С другой же, они (мои размышления) по своей теоретической ёмкости, по крайней мере, представляют собою нечто гораздо более важное и существенное, чем «вопросы театра», так как касаются и вопросов религиозного творчества, и смысла изживаемой нами эпохи и ещё очень многого другого.
То, что заглавие моей книжки неточно, я считаю его большим недостатком. Но более точного мне, к сожалению, найти не удалось. «О природе всякого артистизма, о трагическом смысле нашей эпохи и основных формах актерского творчества» было бы, конечно, точнее, но это было бы скорее оглавление, чем заглавие.
Является ли неудачное заглавие результатом неудачной композиции книги, судить, конечно, не мне. Но мне хочется думать, что дело обстоит иначе, что композиция моей книги органична. «Основные проблемы театра» отнюдь не три статьи, собранные в одну книгу, но книга, написанная в форме трёх статей, связанных между собой единством темы и общностью построения.
В заключение хотелось бы отметить ещё одно обстоятельство: «Основные проблемы театра» не только отвлечённые построения, они в значительной степени результат моего практического участия в режиссуре и моего преподавания «философии театра» в целом ряде театральных студий Москвы.
Поповка, лето 1922
Природа актёрской души (О мещанстве, мистицизме и артистизме)

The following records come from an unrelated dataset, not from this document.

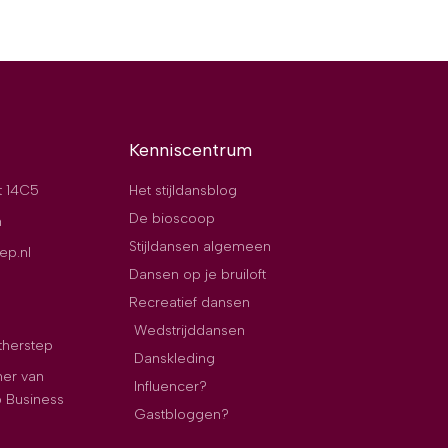
Kenniscentrum
t 14C5
Het stijldansblog
De bioscoop
n
Stijldansen algemeen
ep.nl
Dansen op je bruiloft
Recreatief dansen
Wedstrijddansen
therstep
Danskleding
ner van
Influencer?
p Business
Gastbloggen?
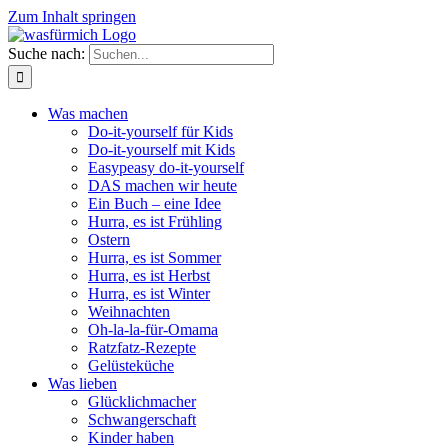
Zum Inhalt springen
Suche nach:
Was machen
Do-it-yourself für Kids
Do-it-yourself mit Kids
Easypeasy do-it-yourself
DAS machen wir heute
Ein Buch – eine Idee
Hurra, es ist Frühling
Ostern
Hurra, es ist Sommer
Hurra, es ist Herbst
Hurra, es ist Winter
Weihnachten
Oh-la-la-für-Omama
Ratzfatz-Rezepte
Gelüsteküche
Was lieben
Glücklichmacher
Schwangerschaft
Kinder haben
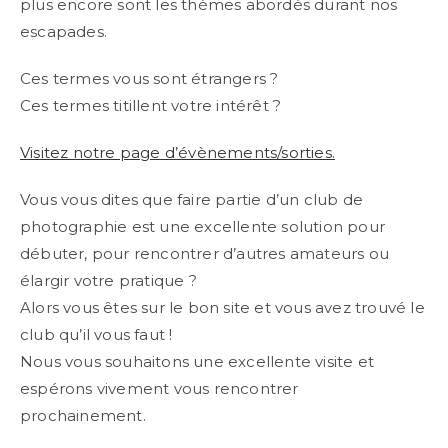
plus encore sont les thèmes abordés durant nos
escapades.
Ces termes vous sont étrangers ?
Ces termes titillent votre intérêt ?
Visitez notre page d’évènements/sorties.
Vous vous dites que faire partie d’un club de
photographie est une excellente solution pour
débuter, pour rencontrer d’autres amateurs ou
élargir votre pratique ?
Alors vous êtes sur le bon site et vous avez trouvé le
club qu’il vous faut !
Nous vous souhaitons une excellente visite et
espérons vivement vous rencontrer
prochainement.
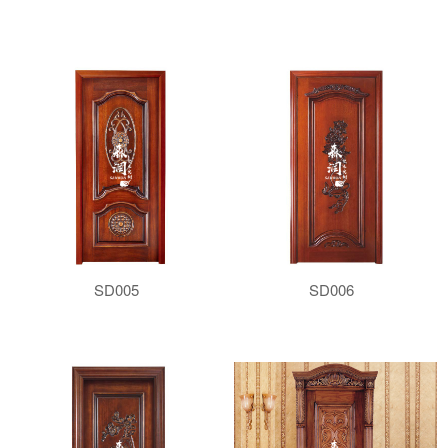
SD005
SD006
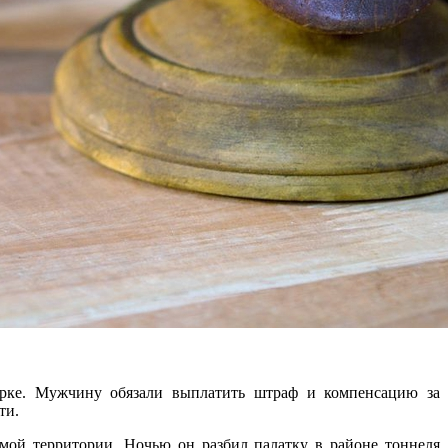
арке. Мужчину обязали выплатить штраф и компенсацию за
ти.
мой территории. Ночью он разбил палатку в районе тоннеля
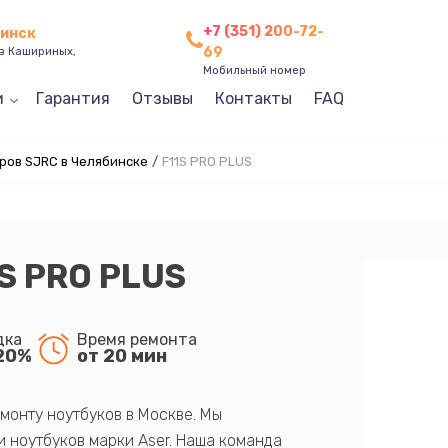
+7 (351) 200-72-
бинск
69
ев Кашириных,
Мобильный номер
и
Гарантия
Отзывы
Контакты
FAQ
ров SJRC в Челябинске
/
F11S PRO PLUS
S PRO PLUS
дка
Время ремонта
20%
от 20 мин
монту ноутбуков в Москве. Мы
 ноутбуков марки Aser. Наша команда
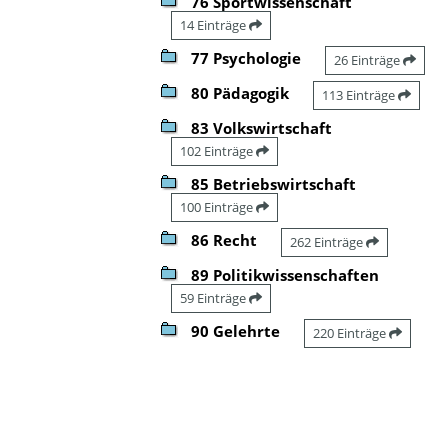
76 Sportwissenschaft
14 Einträge
77 Psychologie
26 Einträge
80 Pädagogik
113 Einträge
83 Volkswirtschaft
102 Einträge
85 Betriebswirtschaft
100 Einträge
86 Recht
262 Einträge
89 Politikwissenschaften
59 Einträge
90 Gelehrte
220 Einträge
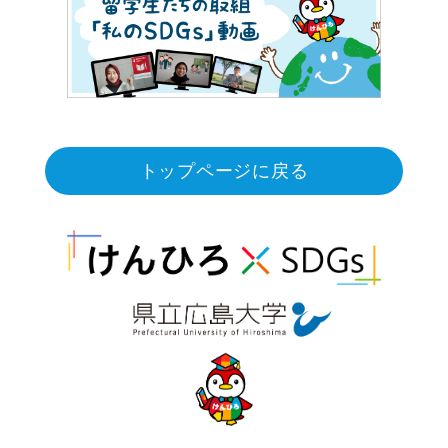
トップページに戻る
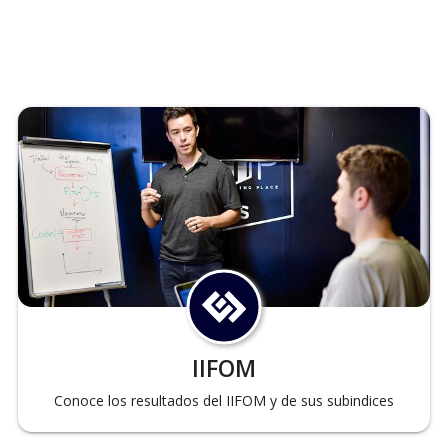
IIFOM
Conoce los resultados del IIFOM y de sus subindices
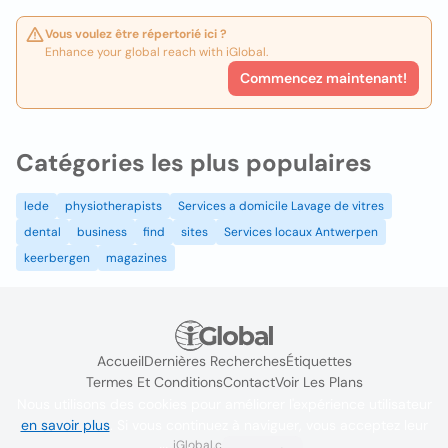
Vous voulez être répertorié ici ?
Enhance your global reach with iGlobal.
Commencez maintenant!
Catégories les plus populaires
lede
physiotherapists
Services a domicile Lavage de vitres
dental
business
find
sites
Services locaux Antwerpen
keerbergen
magazines
Accueil
Dernières Recherches
Étiquettes
Termes Et Conditions
Contact
Voir Les Plans
Nous utilisons des cookies pour améliorer l'expérience utilisateur
en savoir plus
. Si vous continuez à naviguer, vous acceptez leur
iGlobal.co @ 2024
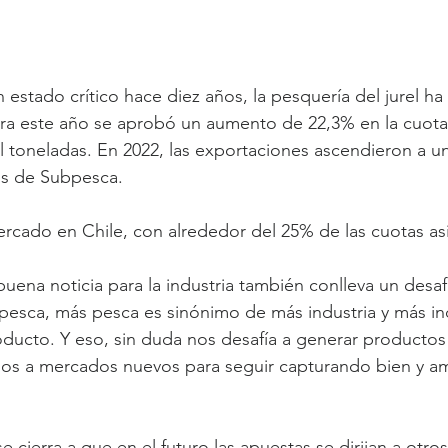
estado crítico hace diez años, la pesquería del jurel ha
ra este año se aprobó un aumento de 22,3% en la cuota 
il toneladas. En 2022, las exportaciones ascendieron a u
os de Subpesca.
ercado en Chile, con alrededor del 25% de las cuotas as
buena noticia para la industria también conlleva un desaf
esca, más pesca es sinónimo de más industria y más ind
ucto. Y eso, sin duda nos desafía a generar productos 
os a mercados nuevos para seguir capturando bien y am
 cierra a que en el futuro las apuestas se dirijan a otro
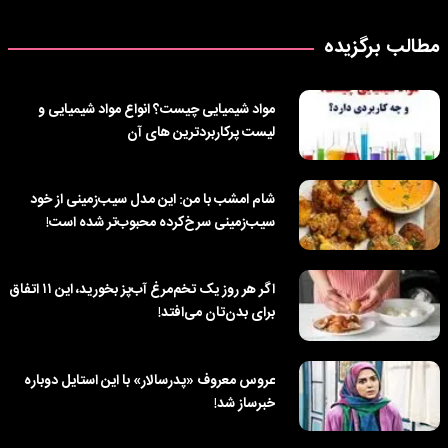
مطالب برگزیده
مواد شیمیایی چیست؟ انواع مواد شیمیایی و
لیست پرکاربردترین‌ های آن
شام امشب با من: این مدل سیب‌زمینی از خود
سیب‌زمینی سرخ‌کرده محبوب‌تر شده است!
اگر هر روز یک تخم‌مرغ آب‌پز بخورید، این ۱۱ اتفاق
برای بدن‌تان می‌افتد!
عروس معروف «پدرسالار» با این استایل دوباره
خبرساز شد!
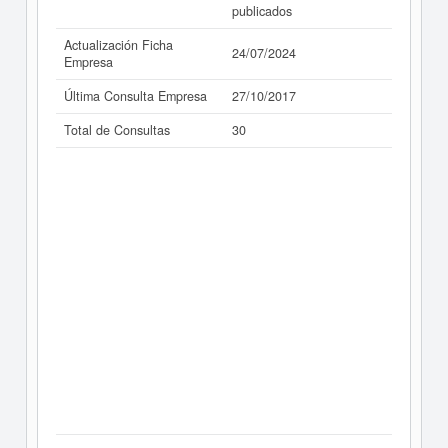
publicados
Actualización Ficha
24/07/2024
Empresa
Última Consulta Empresa
27/10/2017
Total de Consultas
30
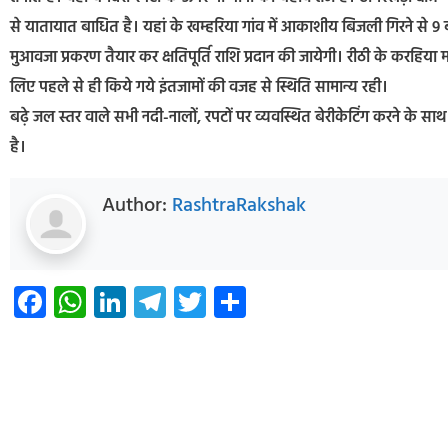
से यातायात बाधित है। यहां के खम्हरिया गांव में आकाशीय बिजली गिरने से 9
मुआवजा प्रकरण तैयार कर क्षतिपूर्ति राशि प्रदान की जायेगी। रीठी के करहिया मा
लिए पहले से ही किये गये इंतजामों की वजह से स्थिति सामान्य रही।
बढ़े जल स्तर वाले सभी नदी-नालों, रपटों पर व्यवस्थित बेरीकेटिंग करने के स
है।
Author:
RashtraRakshak
Facebook
WhatsApp
LinkedIn
Telegram
Twitter
Share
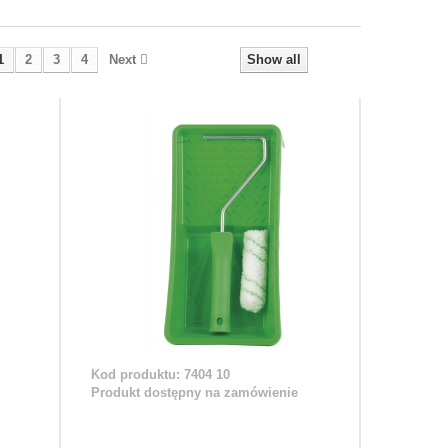
1
2
3
4
Next
Show all
Kod produktu: 7404 10
Produkt dostępny na zamówienie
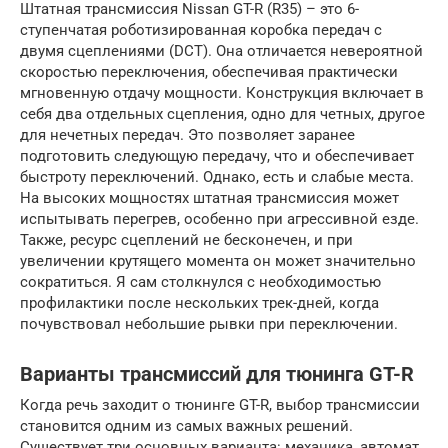
Штатная трансмиссия Nissan GT-R (R35) – это 6-
ступенчатая роботизированная коробка передач с
двумя сцеплениями (DCT). Она отличается невероятной
скоростью переключения, обеспечивая практически
мгновенную отдачу мощности. Конструкция включает в
себя два отдельных сцепления, одно для четных, другое
для нечетных передач. Это позволяет заранее
подготовить следующую передачу, что и обеспечивает
быстроту переключений. Однако, есть и слабые места.
На высоких мощностях штатная трансмиссия может
испытывать перегрев, особенно при агрессивной езде.
Также, ресурс сцеплений не бесконечен, и при
увеличении крутящего момента он может значительно
сократиться. Я сам столкнулся с необходимостью
профилактики после нескольких трек-дней, когда
почувствовал небольшие рывки при переключении.
Варианты трансмиссий для тюнинга GT-R
Когда речь заходит о тюнинге GT-R, выбор трансмиссии
становится одним из самых важных решений.
Существует три основных варианта: механика, автомат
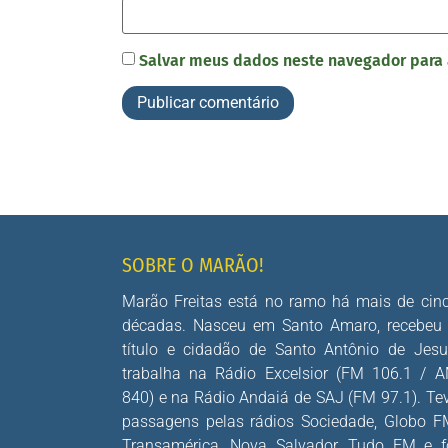
Salvar meus dados neste navegador para 
SOBRE O MARÃO!
Marão Freitas está no ramo há mais de cin
décadas. Nasceu em Santo Amaro, recebeu
título e cidadão de Santo Antônio de Jesu
trabalha na Rádio Excelsior (FM 106.1 / 
840) e na Rádio Andaiá de SAJ (FM 97.1). Te
passagens pelas rádios Sociedade, Globo F
Transamérica, Nova Salvador, Tudo FM e f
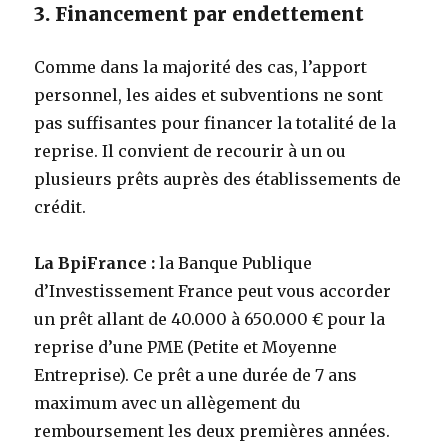
3. Financement par endettement
Comme dans la majorité des cas, l’apport
personnel, les aides et subventions ne sont
pas suffisantes pour financer la totalité de la
reprise. Il convient de recourir à un ou
plusieurs prêts auprès des établissements de
crédit.
La BpiFrance :
la Banque Publique
d’Investissement France peut vous accorder
un prêt allant de 40.000 à 650.000 € pour la
reprise d’une PME (Petite et Moyenne
Entreprise). Ce prêt a une durée de 7 ans
maximum avec un allègement du
remboursement les deux premières années.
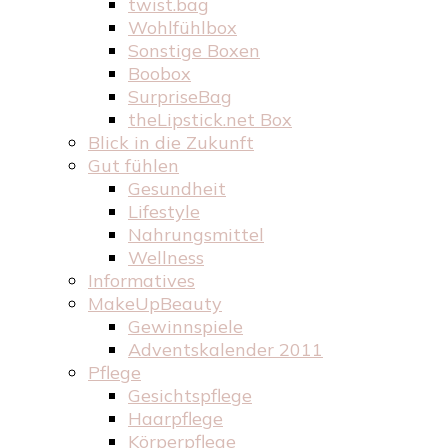
twist.bag
Wohlfühlbox
Sonstige Boxen
Boobox
SurpriseBag
theLipstick.net Box
Blick in die Zukunft
Gut fühlen
Gesundheit
Lifestyle
Nahrungsmittel
Wellness
Informatives
MakeUpBeauty
Gewinnspiele
Adventskalender 2011
Pflege
Gesichtspflege
Haarpflege
Körperpflege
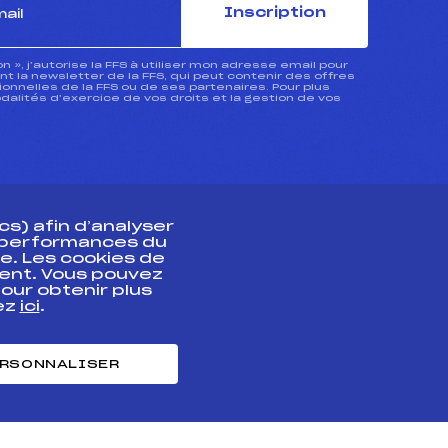
Inscription
ion », j’autorise la FFS à utiliser mon adresse email pour
 la newsletter de la FFS, qui peut contenir des offres
nnelles de la FFS ou de ses partenaires. Pour plus
dalités d’exercice de vos droits et la gestion de vos
s) afin d’analyser
s performances du
e. Les cookies de
ent. Vous pouvez
athlète
our obtenir plus
uez
ici
.
t professionnel
e et chronométrage
RSONNALISER
nt des habiletés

Никакому самонаблюдению и самоанализу никогда не постичь, как и когда свершается в душе человека таинственный сев чувств, мыслей и образов, определяющих внутренний строй и жизненный путь каждого из нас.
Не знаю и я, как и когда вырос у меня в душе тот совершенно особенный по своему тревожному звуку магический мир, который я упорно связываю с образом какого-то неведомого мне актёра, какого-то невиданного мною театра. Два детских воспоминания — вот всё, что я знаю о тех путях, на которых в мою душу уже давно пробрался мой образ моего театра.